Sono state fatte delle promesse, non solo da Fratelli d’Italia, ma da tutto il centrodestra, ora servono i fatti: riduzione della pressione fiscale per imprese e lavoratori con almeno un tentativo di flat tax, abolizione o profonda revisione del reddito di cittadinanza, aumento delle pensioni minime, sostegno a famiglie e natalità.
L’impresa è ardua e gli alibi non saranno accettati. Altrimenti era meglio continuare col precedente governo per un altro anno. Draghi ha lasciato un’eredità pesantissima, soprattutto nei rapporti con l’Europa. Diciamolo chiaramente, la sensazione era che con lui avremmo ottenuto tanto. Lo si percepiva già dalle interviste dei leader internazionali.
Un’altra priorità del governo, dunque, devono essere le relazioni internazionali, da soli non si va da nessuna parte. Inutile fare la voce grossa quando si fa parte di un sistema che abbiamo voluto. Bisogna influenzare il sistema stesso da dentro e da protagonisti, come si proponeva di fare Mario Draghi.
Passiamo ora alla compagine del prossimo governo. La Lega ha insistito in settimana su Matteo Salvini al Viminale come “candidato naturale”. Il leader della Lega ha già ricoperto l’incarico di ministro dell’Interno durante il primo governo Conte, raggiungendo il picco della sua carriera politica (Lega al 34%).
Giorgia Meloni ha fatto chiaramente capire di essere contraria alle nomine imposte, e probabilmente dirotterà Salvini su un altro ministero (Agricoltura? Infrastrutture?), essendo il segretario leghista ancora sotto processo per sequestro di persona e omissione di atti d’ufficio proprio durante il suo incarico al Viminale. Il presidente Mattarella potrebbe ritenere poco opportuna una sua nuova nomina allo stesso ministero.
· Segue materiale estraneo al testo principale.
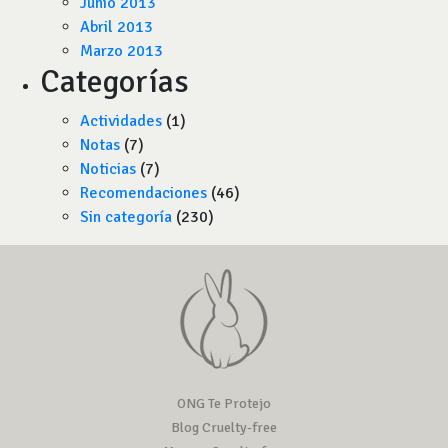
Junio 2013
Abril 2013
Marzo 2013
Categorías
Actividades
(1)
Notas
(7)
Noticias
(7)
Recomendaciones
(46)
Sin categoría
(230)
ONG Te Protejo
Blog Cruelty-free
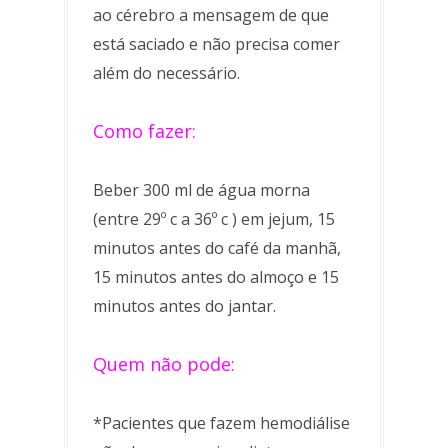
ao cérebro a mensagem de que
está saciado e não precisa comer
além do necessário.
Como fazer:
Beber 300 ml de água morna
(entre 29º c a 36º c ) em jejum, 15
minutos antes do café da manhã,
15 minutos antes do almoço e 15
minutos antes do jantar.
Quem não pode:
*Pacientes que fazem hemodiálise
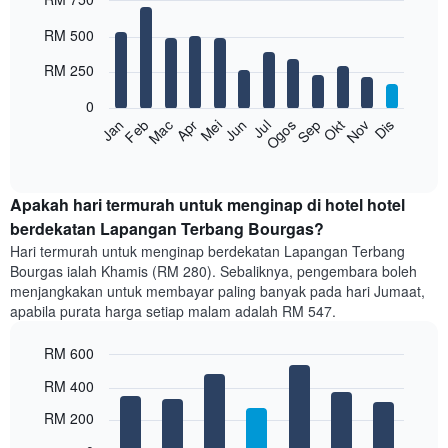
Bar
Chart
RM 500
graphic.
chart
with
RM 250
12
bars.
0
Feb
Mei
Ogos
Nov
Mac
Jun
Sep
Dis
Apr
Jul
Okt
Jan
Carta
berikut
End
of
memaparkan
interactive
harga
chart
purata
Apakah hari termurah untuk menginap di hotel hotel
bilik
berdekatan Lapangan Terbang Bourgas?
setiap
Hari termurah untuk menginap berdekatan Lapangan Terbang
bulan
Bourgas ialah Khamis (RM 280). Sebaliknya, pengembara boleh
Carta
menjangkakan untuk membayar paling banyak pada hari Jumaat,
mempunyai
apabila purata harga setiap malam adalah RM 547.
1
paksi
RM 600
X
yang
Bar
Chart
RM 400
memaparkan
graphic.
chart
with
bulan.
RM 200
7
Carta
bars.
Sicuramente a Salvini verrà comunque dato un incarico di peso, per non farlo sparare contro il governo al fine di aumentare nei sondaggi.
Queste scaramucce potrebbero essere solo un antipasto di ciò che sarà il nuovo governo. Si tratta di una coalizione tra 3 partiti di cui due fino a qualche giorno fa erano in una maggioranza di governo e uno era all’opposizione.
Salvini e Berlusconi non hanno mai visto di buon occhio la non partecipazione di FdI al governo Draghi. Ora che sono al governo, seppur con un 9 e un 8% rispettivamente, potrebbero staccare la spina in qualsiasi momento. Hanno i numeri per farlo.
Quindi pretenderanno tanto, anzi credo che si comporteranno come se le percentuali di presenza in maggioranza fossero uguali. Giorgia Meloni dovrà al più presto passare da leader di partito a capo di una coalizione. Non è proprio la stessa cosa.